TASK BRIEF:
Copy out the lines of the listing from the one containing "языком рассказываем, как" onward, through the last, without altering any.

=-=-=-=-=

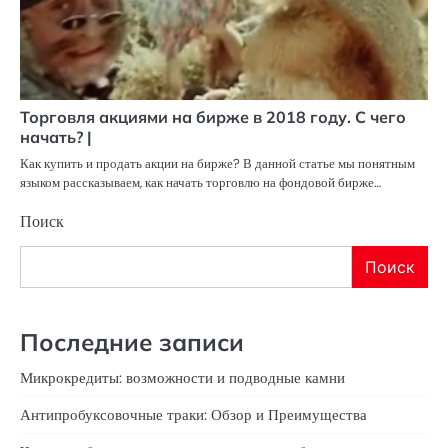
Торговля акциями на бирже в 2018 году. С чего
начать? |
Как купить и продать акции на бирже? В данной статье мы понятным
языком рассказываем, как начать торговлю на фондовой бирже…
Поиск
Поиск
Последние записи
Микрокредиты: возможности и подводные камни
Антипробуксовочные траки: Обзор и Преимущества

=-=-=-=-=

RESPONSE BOX:
языком рассказываем, как начать торговлю на фондовой бирже…
Поиск
Поиск
Последние записи
Микрокредиты: возможности и подводные камни
Антипробуксовочные траки: Обзор и Преимущества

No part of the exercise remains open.